To describe a large pedigree with Charcot-Marie-Tooth disease type 1A (CMT1A) duplication in which severe pelvic and thigh musculature weakness occurred in two patients, detected by analysing the leg muscle atrophy pattern on magnetic resonance imaging (MRI).
The pedigree comprised 18 patients, aged between 15 and 85 (median 46) years, who were serially evaluated for up to three decades. All 18 patients and 13 non-affected at-risk people underwent electrophysiological examination. An MRI study of lower limb musculature was carried out in four patients. Three patients underwent sural-nerve biopsy. Genetic testing was carried out in 17 patients and in all 13 at-risk normal people.
Fourteen patients were asymptomatic or slightly disabled. The two oldest patients, aged 84 and 80, showed a moderate phenotype. Two other patients, aged 70 and 53, showed late-onset and gradually progressive peroneal paresis extending up to the thigh and pelvic musculature, resulting in waddling gait.
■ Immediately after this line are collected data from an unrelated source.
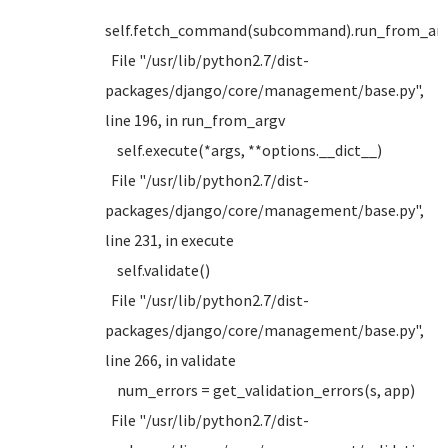
self.fetch_command(subcommand).run_from_argv
File "/usr/lib/python2.7/dist-
packages/django/core/management/base.py",
line 196, in run_from_argv
self.execute(*args, **options.__dict__)
File "/usr/lib/python2.7/dist-
packages/django/core/management/base.py",
line 231, in execute
self.validate()
File "/usr/lib/python2.7/dist-
packages/django/core/management/base.py",
line 266, in validate
num_errors = get_validation_errors(s, app)
File "/usr/lib/python2.7/dist-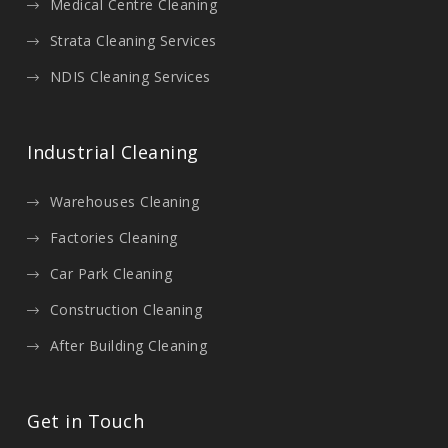
Medical Centre Cleaning
Strata Cleaning Services
NDIS Cleaning Services
Industrial Cleaning
Warehouses Cleaning
Factories Cleaning
Car Park Cleaning
Construction Cleaning
After Building Cleaning
Get in Touch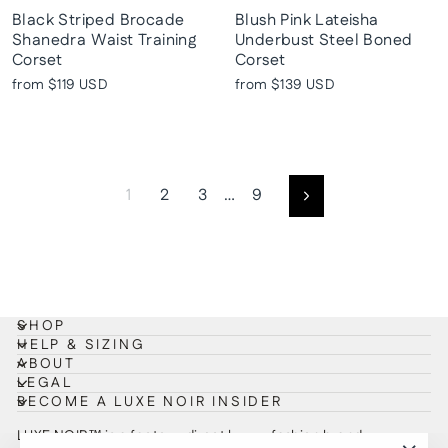
Black Striped Brocade
Blush Pink Lateisha
Shanedra Waist Training
Underbust Steel Boned
Corset
Corset
from
$119 USD
from
$139 USD
1
2
3
…
9
Next
SHOP
HELP & SIZING
ABOUT
LEGAL
BECOME A LUXE NOIR INSIDER
LUXE NOIR™ is a factory-direct luxury fashion brand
MRI scans of all three patients with a mild phenotype showed subtle and subclinical fatty infiltration of calf anterolateral muscle compartments, with thigh muscle involvement in one patient, and extensive atrophy of intrinsic foot muscles. In the youngest patient with proximal leg weakness, the MRI scan showed massive fatty atrophy of all the calf muscles, posteromedial thigh muscle compartments, and internal and external hip rotator muscles. Sural-nerve biopsy specimens showed hypertrophic neuropathy with no superimposed inflammation. Good correlation was seen between electrophysiological and genetic testing.
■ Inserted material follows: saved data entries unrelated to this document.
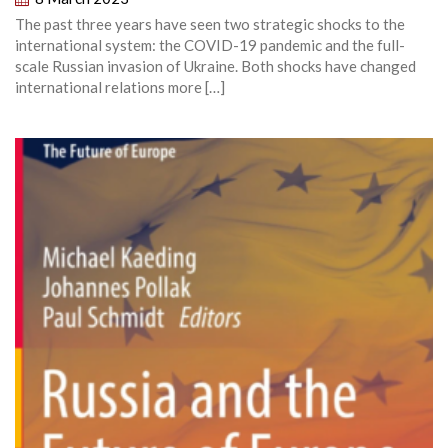
The past three years have seen two strategic shocks to the
international system: the COVID-19 pandemic and the full-
scale Russian invasion of Ukraine. Both shocks have changed
international relations more […]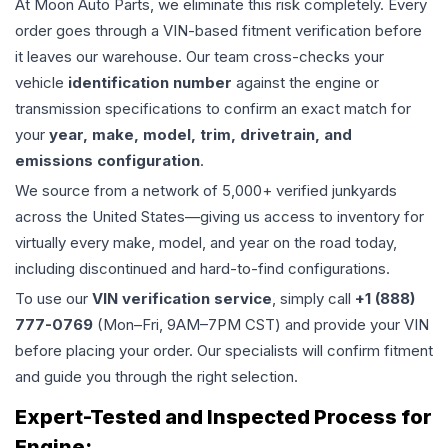
At Moon Auto Parts, we eliminate this risk completely. Every
order goes through a VIN-based fitment verification before
it leaves our warehouse. Our team cross-checks your
vehicle
identification number
against the engine or
transmission specifications to confirm an exact match for
your
year, make, model, trim, drivetrain, and
emissions configuration
.
We source from a network of 5,000+ verified junkyards
across the United States—giving us access to inventory for
virtually every make, model, and year on the road today,
including discontinued and hard-to-find configurations.
To use our
VIN verification service
, simply call
+1 (888)
777-0769
(Mon–Fri, 9AM–7PM CST) and provide your VIN
before placing your order. Our specialists will confirm fitment
and guide you through the right selection.
Expert-Tested and Inspected Process for
Engine
:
Late in the clinical course, a small proportion of patients with CMT1A develop severe proximal leg weakness, and long-term follow-up is essential for its detection. MRI scans may show subclinical involvement of the thigh musculature.
描述一个患有1A型遗传性运动感觉神经病(CMT1A)重复突变的大家族谱系,通过分析磁共振成像(MRI)上腿部肌肉萎缩模式,发现其中两名患者出现严重的骨盆和大腿肌肉无力。
该家族谱系包括18名患者,年龄在15至85岁(中位数46岁)之间,连续接受了长达三十年的评估。所有18名患者和13名未受影响的高危人群均接受了电生理检查。对4名患者进行了下肢肌肉的MRI研究。3名患者接受了腓肠神经活检。对17名患者和所有13名高危正常人群进行了基因检测。
14名患者无症状或轻度残疾。两名年龄最大的患者,分别为84岁和80岁,表现为中度表型。另外两名患者,年龄分别为70岁和53岁,表现为迟发性且逐渐进展的腓骨肌麻痹,向上延伸至大腿和骨盆肌肉,导致摇摆步态。所有三名轻度表型患者的MRI扫描均显示小腿前外侧肌间隔有细微和亚临床脂肪浸润,其中一名患者大腿肌肉受累,足部固有肌肉广泛萎缩。在最年轻的近端腿部无力患者中,MRI扫描显示所有小腿肌肉、大腿后内侧肌间隔以及髋部内外旋肌均有大量脂肪萎缩。腓肠神经活检标本显示为肥厚性神经病变,无叠加炎症。电生理检查与基因检测之间存在良好的相关性。
在临床病程后期,一小部分CMT1A患者会出现严重的近端腿部无力,长期随访对于其检测至关重要。MRI扫描可能显示大腿肌肉的亚临床受累。